Book - 1984 - George Orwell, 1. Bölüm - III (b)

1. Bölüm - III (b)

Bazıları taş zeminde oturuyorlardı, bazıları da birbirlerine sokulup demir ranzaların üstüne yığılmışlardı. Winston, annesi ve babası taş zeminin üstünde bir yer bulmuşlardı; yanı başlarında yaşlı bir adamla yaşlı bir kadın bir ranzanın üstünde yan yana oturuyorlardı. Yaşlı adamın sırtında temiz pak koyu bir giysi, başında bembeyaz saçlarını açıkta bırakacak biçimde arkaya itilmiş siyah bir kumaş kasket vardı: Yüzü kıpkırmızıydı, mavi gözlerinde yaşlar birikmişti. Ağzından cin kokuları saçılıyordu. Teninden ter kokusu değil de cin kokusu yayılıyordu sanki, gözlerinde birikenin yaş değil, saf cin olduğu söylense yeriydi. Hafif sarhoş olmakla birlikte, belli ki gerçek ve dayanılmaz bir acı çekiyordu. Winston, o çocuk aklıyla bile, az önce korkunç bir şeyin, bağışlanamayacak, asla umarı olmayan bir şeyin meydana geldiğini anlamıştı. Sanki ne olduğunu da anlamış gibiydi. Yaşlı adamın çok sevdiği biri, belki de küçük torunlarından biri öldürülmüştü sanki. Yaşlı adam ikide bir aynı sözleri yineliyordu:

"Onlara güvenmicektik. Ben demiştim, hatun, di mi? Onlara güvenirsen böyle olur işte hep söylemiştim. O alçak heriflere güvenmicektik." Ama hangi alçak heriflere güvenmemeleri gerektiğini Winston artık anımsayamıyordu.
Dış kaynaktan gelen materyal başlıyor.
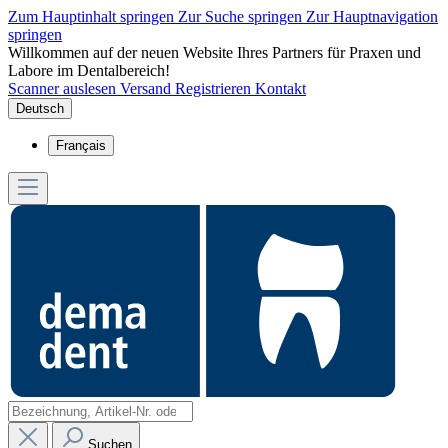
Zum Hauptinhalt springen
Zur Suche springen
Zur Hauptnavigation
springen
Willkommen auf der neuen Website Ihres Partners für Praxen und
Labore im Dentalbereich!
Scanner auslesen
Versand
Registrieren
Kontakt
Deutsch
Français
Suchen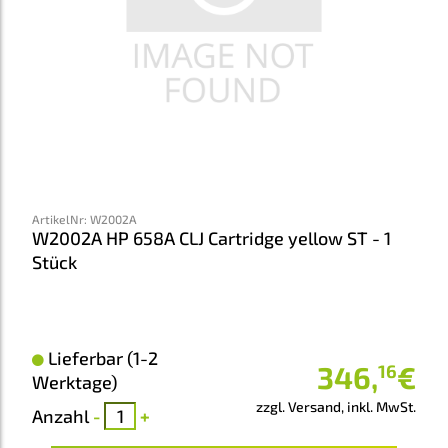
ArtikelNr
:
W2002A
W2002A HP 658A CLJ Cartridge yellow ST - 1
Stück
Lieferbar (1-2
346
,
€
16
Werktage)
zzgl. Versand, inkl. MwSt.
Anzahl
-
+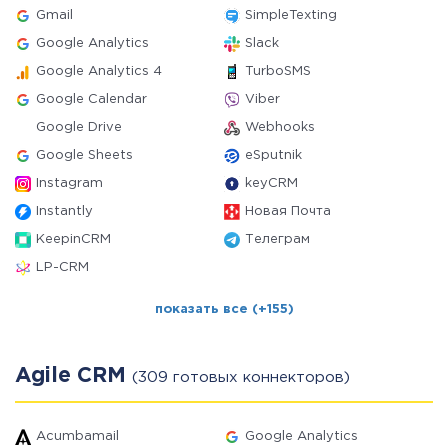
Gmail
SimpleTexting
Google Analytics
Slack
Google Analytics 4
TurboSMS
Google Calendar
Viber
Google Drive
Webhooks
Google Sheets
eSputnik
Instagram
keyCRM
Instantly
Новая Почта
KeepinCRM
Телеграм
LP-CRM
показать все (+155)
Agile CRM
(309 готовых коннекторов)
Acumbamail
Google Analytics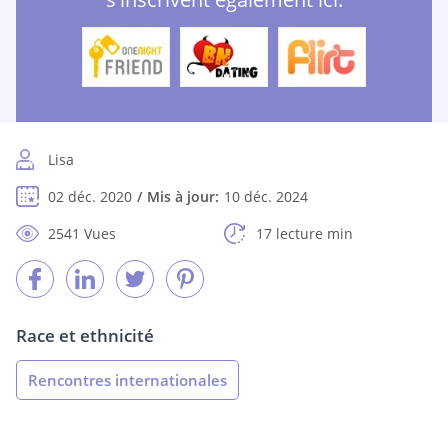
Lisa
02 déc. 2020
Mis à jour:
10 déc. 2024
2541 Vues
17 lecture min
Race et ethnicité
Rencontres internationales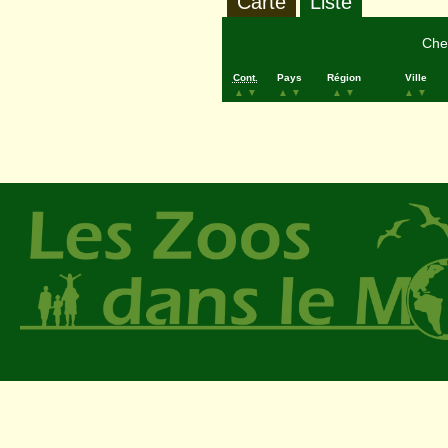
Carte
Liste
Cher
Cont.
Pays
Région
Ville
▲
▼
▲
▼
▲
▼
▲
▼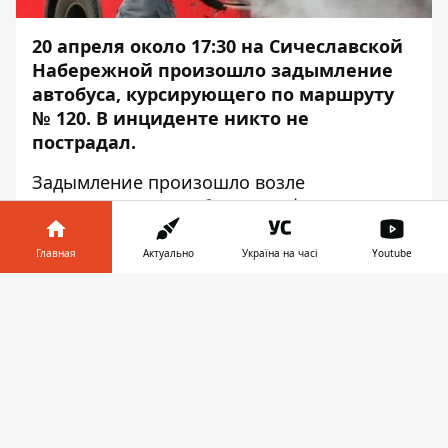
20 апреля около 17:30 на Сичеславской
Набережной произошло задымление
автобуса, курсирующего по маршруту
№ 120. В инциденте никто не
пострадал.
Задымление произошло возле
ресторана Coast. Об этом
Информатор
сообщает с места события.
Главная
Актуально
Україна на часі
Youtube
Автобус маршрута № 120 двигался с
жилмассива Победа-6 в сторону центра по
Информатор в
Скачать
Сичеславской Набережной. Возле
телефоне
👉
ресторана Coast в автобусе произошло
задымление. На момент аварии в
маршрутном такси находились более 10
человек.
O zamandan bu yana savaş dur durak bilmeden sürmüştü, ama hep aynı savaş mıydı sürüp giden, orası belli değildi. Çocukluğunda, Londra'nın göbeğinde aylarca süren, ne idüğü belirsiz sokak çatışmaları olmuştu, bazıları hâlâ gözünün önünden gitmiyordu. Gel gör ki, bütün bir dönemin tarihini çıkarmak, kimin kiminle savaştığını söyleyebilmek artık kesinlikle olanaksızdı, çünkü şimdiki saflaşmanın dışında bir saflaşmaya ilişkin ne yazılı bir kayıt kalmıştı ne de söylenmiş bir söz. Şu anda, yani 1984 yılında (gerçekten yıllardan 1984 ise tabii) Okyanusya Avrasya'yla savaşmaktaydı ve Doğuasya'yla bağlaşma içindeydi. Bu üç devletin daha önceleri farklı bir saflaşma içinde oldukları ne resmi ağızlarca ne de birilerince doğrulanmıştı. Aslına bakılırsa, Winston'ın çok iyi bildiği gibi, Okyanusya daha dört yıl önce Doğuasya'ya savaş açıp Avrasya'yla bağlaşmaya girmişti. Ne ki, bu, belleği yeterince denetim altında olmadığı için aklında tutabildiği gizli bir bilgiydi. Bağlaşmalarda resmi olarak bir değişiklik yoktu. Okyanusya Avrasya'yla savaştaydı: Demek, Okyanusya Avrasya'yla hep savaşta olmuştu. O andaki düşman her zaman mutlak kötülüğün temsilcisi olmuştu, o yüzden onunla geçmişte de, gelecekte de herhangi bir anlaşma söz konusu olamazdı.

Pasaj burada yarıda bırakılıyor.